● Exercise details
An exact copy of the records is needed; please leave the images out.

----- Provided information

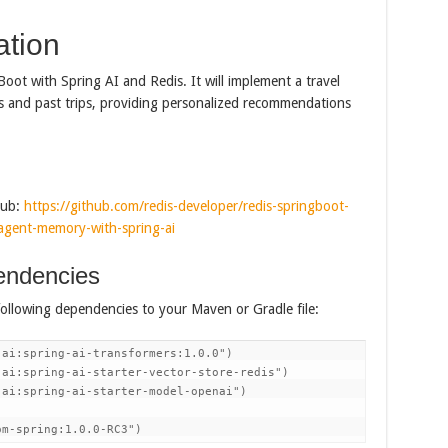
ation
 Boot with Spring AI and Redis. It will implement a travel
s and past trips, providing personalized recommendations
Hub:
https://github.com/redis-developer/redis-springboot-
e/agent-memory-with-spring-ai
endencies
following dependencies to your Maven or Gradle file:
ai:spring-ai-transformers:1.0.0")

ai:spring-ai-starter-vector-store-redis")

ai:spring-ai-starter-model-openai")

om-spring:1.0.0-RC3")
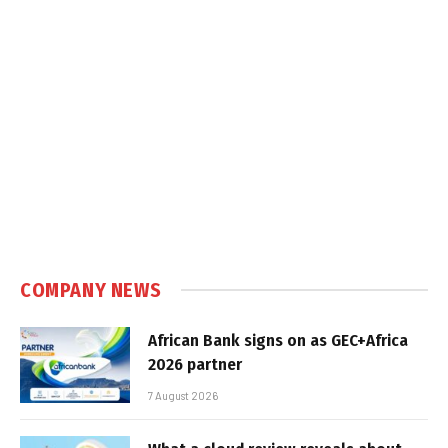
COMPANY NEWS
African Bank signs on as GEC+Africa
2026 partner
7 August 2026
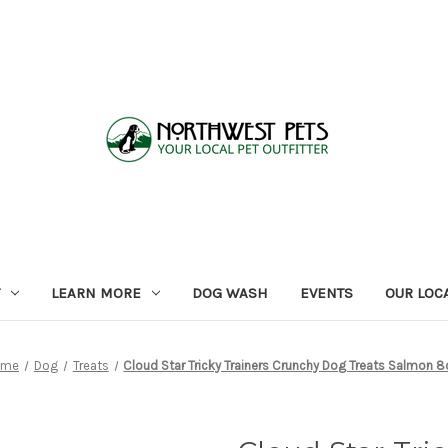
LEARN MORE
DOG WASH
EVENTS
OUR LOC
ome
Dog
Treats
Cloud Star Tricky Trainers Crunchy Dog Treats Salmon 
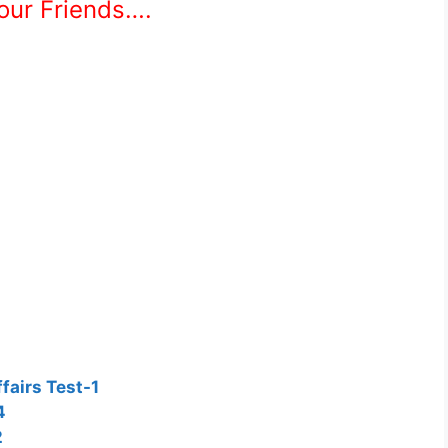
Your Friends….
fairs Test-1
4
2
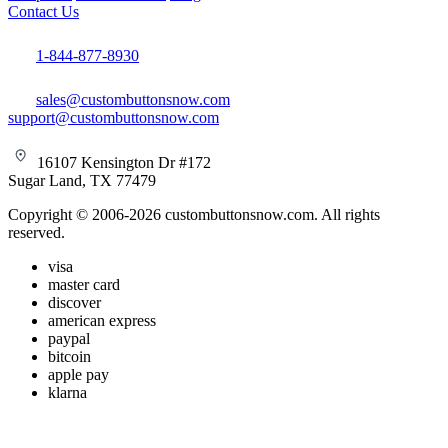
Contact Us
1-844-877-8930
sales@custombuttonsnow.com
support@custombuttonsnow.com
16107 Kensington Dr #172
Sugar Land, TX 77479
Copyright © 2006-2026 custombuttonsnow.com. All rights
reserved.
visa
master card
discover
american express
paypal
bitcoin
apple pay
klarna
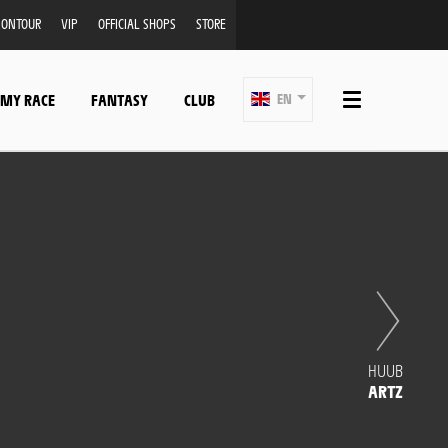
ONTOUR
VIP
OFFICIAL SHOPS
STORE
 MY RACE
FANTASY
CLUB
EN
HUUB
ARTZ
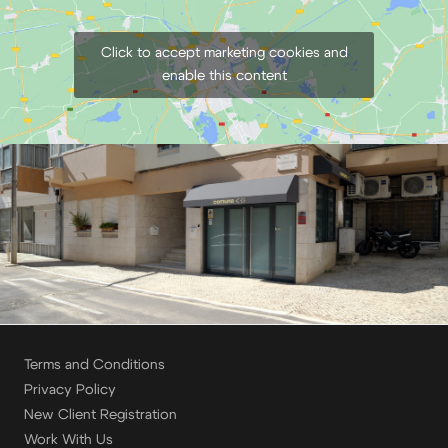
Click to accept marketing cookies and
enable this content
Terms and Conditions
Privacy Policy
New Client Registration
Work With Us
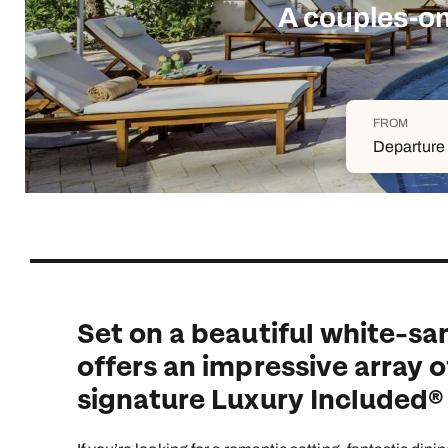
Indian Ocean
Safari holidays
you
A couples-on
South East Asia
Exclusive to Kuoni
Indian O
North America
More ways to holiday
FROM
View all destinations
View all holiday types
Departure 
Set on a beautiful white-sa
offers an impressive array o
signature Luxury Included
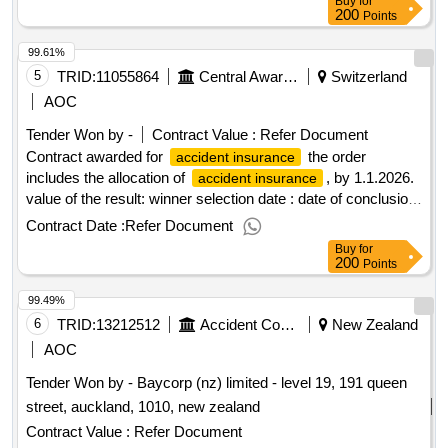
Buy
for
200
Points
99.61%
5
TRID:
11055864
Central Award Office, Cantonal Hospital Baselland
Switzerland
AOC
Tender Won by -
Contract Value :
Refer Document
Contract awarded for
the order
accident insurance
includes the allocation of
, by 1.1.2026.
accident insurance
value of the result: winner selection date : date of conclusion
of the contract :22/09/2025 estimated value excluding vat
Contract Date :
Refer Document
:.
accident insurance
Buy
for
200
Points
99.49%
6
TRID:
13212512
Accident Compensation Corporation
New Zealand
AOC
Tender Won by - Baycorp (nz) limited - level 19, 191 queen
street, auckland, 1010, new zealand
Contract Value :
Refer Document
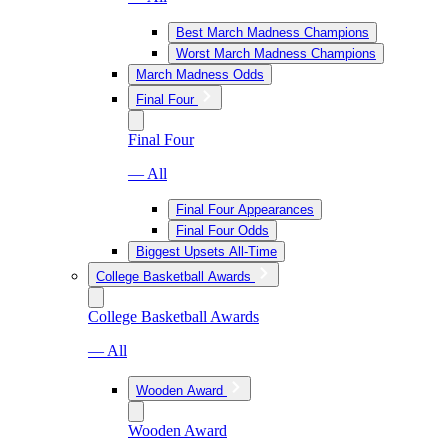
Best March Madness Champions
Worst March Madness Champions
March Madness Odds
Final Four
Final Four
— All
Final Four Appearances
Final Four Odds
Biggest Upsets All-Time
College Basketball Awards
College Basketball Awards
— All
Wooden Award
Wooden Award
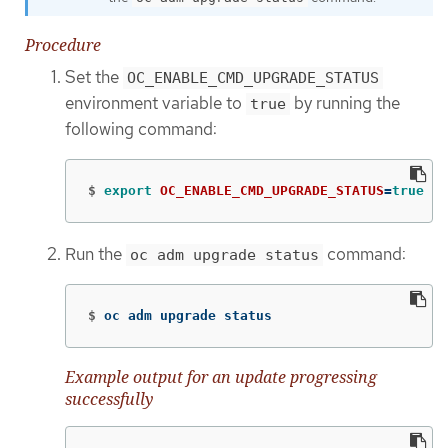
Procedure
Set the
OC_ENABLE_CMD_UPGRADE_STATUS
environment variable to
by running the
true
following command:
$
export 
OC_ENABLE_CMD_UPGRADE_STATUS
=
true
Run the
command:
oc adm upgrade status
$
oc adm upgrade status
Example output for an update progressing
successfully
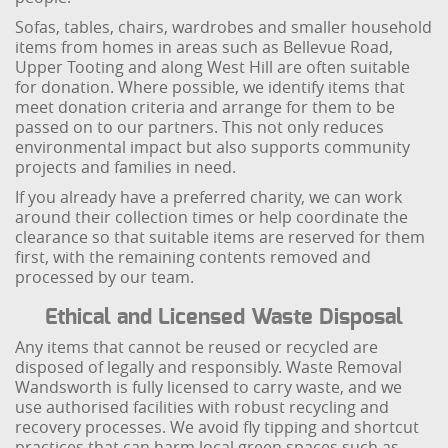
Sofas, tables, chairs, wardrobes and smaller household
items from homes in areas such as Bellevue Road,
Upper Tooting and along West Hill are often suitable
for donation. Where possible, we identify items that
meet donation criteria and arrange for them to be
passed on to our partners. This not only reduces
environmental impact but also supports community
projects and families in need.
If you already have a preferred charity, we can work
around their collection times or help coordinate the
clearance so that suitable items are reserved for them
first, with the remaining contents removed and
processed by our team.
Ethical and Licensed Waste Disposal
Any items that cannot be reused or recycled are
disposed of legally and responsibly. Waste Removal
Wandsworth is fully licensed to carry waste, and we
use authorised facilities with robust recycling and
recovery processes. We avoid fly tipping and shortcut
practices that can harm local green spaces such as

----------

● Result of this exercise
ation
 Boot with Spring AI and Redis. It will implement a travel
s and past trips, providing personalized recommendations
Hub:
https://github.com/redis-developer/redis-springboot-
e/agent-memory-with-spring-ai
endencies
following dependencies to your Maven or Gradle file:
ai:spring-ai-transformers:1.0.0")

ai:spring-ai-starter-vector-store-redis")

ai:spring-ai-starter-model-openai")

om-spring:1.0.0-RC3")
COMPANY NEWS
African Bank signs on as GEC+Africa
2026 partner
7 August 2026
LEARN MORE
DOG WASH
EVENTS
OUR LOC
ome
Dog
Treats
Cloud Star Tricky Trainers Crunchy Dog Treats Salmon 
Your Friends….
fairs Test-1
4
2
Contact Us
1-844-877-8930
sales@custombuttonsnow.com
support@custombuttonsnow.com
16107 Kensington Dr #172
Sugar Land, TX 77479
Copyright © 2006-2026 custombuttonsnow.com. All rights
reserved.
visa
master card
discover
american express
paypal
bitcoin
apple pay
klarna
ONTOUR
VIP
OFFICIAL SHOPS
STORE
 MY RACE
FANTASY
CLUB
EN
HUUB
ARTZ
Click to accept marketing cookies and
enable this content
Terms and Conditions
Privacy Policy
New Client Registration
Work With Us
Indian Ocean
Safari holidays
you
A couples-on
South East Asia
Exclusive to Kuoni
Indian O
North America
More ways to holiday
FROM
View all destinations
View all holiday types
Departure 
Set on a beautiful white-sa
offers an impressive array o
signature Luxury Included
Buy
for
200
Points
99.61%
5
TRID:
11055864
Central Award Office, Cantonal Hospital Baselland
Switzerland
AOC
Tender Won by -
Contract Value :
Refer Document
Contract awarded for
the order
accident insurance
includes the allocation of
, by 1.1.2026.
accident insurance
value of the result: winner selection date : date of conclusion
of the contract :22/09/2025 estimated value excluding vat
Contract Date :
Refer Document
:.
accident insurance
Buy
for
200
Points
99.49%
6
TRID:
13212512
Accident Compensation Corporation
New Zealand
AOC
Tender Won by - Baycorp (nz) limited - level 19, 191 queen
street, auckland, 1010, new zealand
Contract Value :
Refer Document
Best March Madness Champions
Worst March Madness Champions
March Madness Odds
Final Four
Final Four
— All
Final Four Appearances
Final Four Odds
Biggest Upsets All-Time
College Basketball Awards
College Basketball Awards
— All
Wooden Award
Wooden Award
Procedure
Set the
OC_ENABLE_CMD_UPGRADE_STATUS
environment variable to
by running the
true
following command:
$
export 
OC_ENABLE_CMD_UPGRADE_STATUS
=
true
Run the
command:
oc adm upgrade status
$
oc adm upgrade status
Example output for an update progressing
successfully
Sofas, tables, chairs, wardrobes and smaller household
items from homes in areas such as Bellevue Road,
Upper Tooting and along West Hill are often suitable
for donation. Where possible, we identify items that
meet donation criteria and arrange for them to be
passed on to our partners. This not only reduces
environmental impact but also supports community
projects and families in need.
If you already have a preferred charity, we can work
around their collection times or help coordinate the
clearance so that suitable items are reserved for them
first, with the remaining contents removed and
processed by our team.
Ethical and Licensed Waste Disposal
Any items that cannot be reused or recycled are
disposed of legally and responsibly. Waste Removal
Wandsworth is fully licensed to carry waste, and we
use authorised facilities with robust recycling and
recovery processes. We avoid fly tipping and shortcut
practices that can harm local green spaces such as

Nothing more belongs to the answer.